### RECORDS TO USE
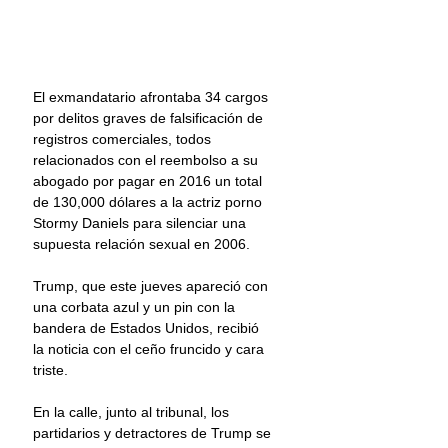
El exmandatario afrontaba 34 cargos 
por delitos graves de falsificación de 
registros comerciales, todos 
relacionados con el reembolso a su 
abogado por pagar en 2016 un total 
de 130,000 dólares a la actriz porno 
Stormy Daniels para silenciar una 
supuesta relación sexual en 2006.
Trump, que este jueves apareció con 
una corbata azul y un pin con la 
bandera de Estados Unidos, recibió 
la noticia con el ceño fruncido y cara 
triste.
En la calle, junto al tribunal, los 
partidarios y detractores de Trump se 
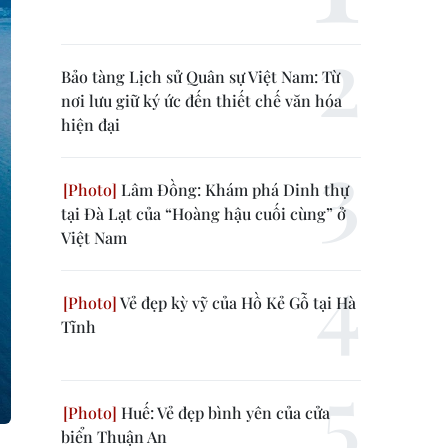
Bảo tàng Lịch sử Quân sự Việt Nam: Từ
nơi lưu giữ ký ức đến thiết chế văn hóa
hiện đại
Lâm Đồng: Khám phá Dinh thự
tại Đà Lạt của “Hoàng hậu cuối cùng” ở
Việt Nam
Vẻ đẹp kỳ vỹ của Hồ Kẻ Gỗ tại Hà
Tĩnh
Huế: Vẻ đẹp bình yên của cửa
biển Thuận An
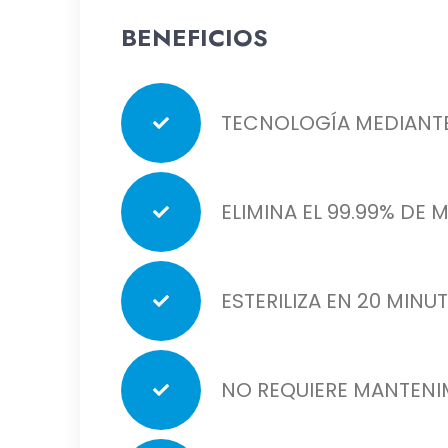
BENEFICIOS
TECNOLOGÍA MEDIANTE
ELIMINA EL 99.99% D
ESTERILIZA EN 20 MINU
NO REQUIERE MANTENI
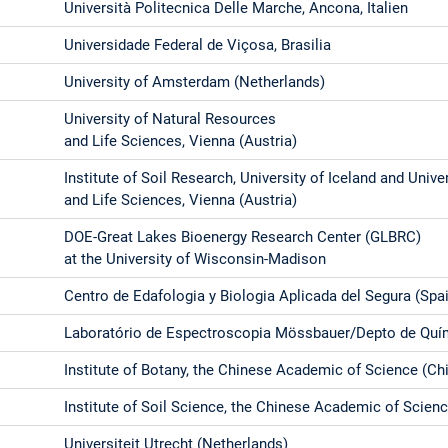
Università Politecnica Delle Marche, Ancona, Italien
Universidade Federal de Viçosa, Brasilia
University of Amsterdam (Netherlands)
University of Natural Resources
and Life Sciences, Vienna (Austria)
Institute of Soil Research, University of Iceland and Univ
and Life Sciences, Vienna (Austria)
DOE-Great Lakes Bioenergy Research Center (GLBRC)
at the University of Wisconsin-Madison
Centro de Edafologia y Biologia Aplicada del Segura (Spa
Laboratório de Espectroscopia Mössbauer/Depto de Quí
Institute of Botany, the Chinese Academic of Science (Ch
Institute of Soil Science, the Chinese Academic of Scienc
Universiteit Utrecht (Netherlands)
######
> TASK DIRECTIONS:
Reproduce each entry word for word and cut the images.

> WRITTEN REPLY:
El exmandatario afrontaba 34 cargos 
por delitos graves de falsificación de 
registros comerciales, todos 
relacionados con el reembolso a su 
abogado por pagar en 2016 un total 
de 130,000 dólares a la actriz porno 
Stormy Daniels para silenciar una 
supuesta relación sexual en 2006.
Trump, que este jueves apareció con 
una corbata azul y un pin con la 
bandera de Estados Unidos, recibió 
la noticia con el ceño fruncido y cara 
triste.
En la calle, junto al tribunal, los 
partidarios y detractores de Trump se 
Bảo tàng Lịch sử Quân sự Việt Nam: Từ
nơi lưu giữ ký ức đến thiết chế văn hóa
hiện đại
Lâm Đồng: Khám phá Dinh thự
tại Đà Lạt của “Hoàng hậu cuối cùng” ở
Việt Nam
Vẻ đẹp kỳ vỹ của Hồ Kẻ Gỗ tại Hà
Tĩnh
Huế: Vẻ đẹp bình yên của cửa
biển Thuận An
BENEFICIOS
TECNOLOGÍA MEDIANTE
ELIMINA EL 99.99% D
ESTERILIZA EN 20 MINU
NO REQUIERE MANTENI
Università Politecnica Delle Marche, Ancona, Italien
Universidade Federal de Viçosa, Brasilia
University of Amsterdam (Netherlands)
University of Natural Resources
and Life Sciences, Vienna (Austria)
Institute of Soil Research, University of Iceland and Univ
and Life Sciences, Vienna (Austria)
DOE-Great Lakes Bioenergy Research Center (GLBRC)
at the University of Wisconsin-Madison
Centro de Edafologia y Biologia Aplicada del Segura (Spa
Laboratório de Espectroscopia Mössbauer/Depto de Quí
Institute of Botany, the Chinese Academic of Science (Ch
Institute of Soil Science, the Chinese Academic of Scienc
Universiteit Utrecht (Netherlands)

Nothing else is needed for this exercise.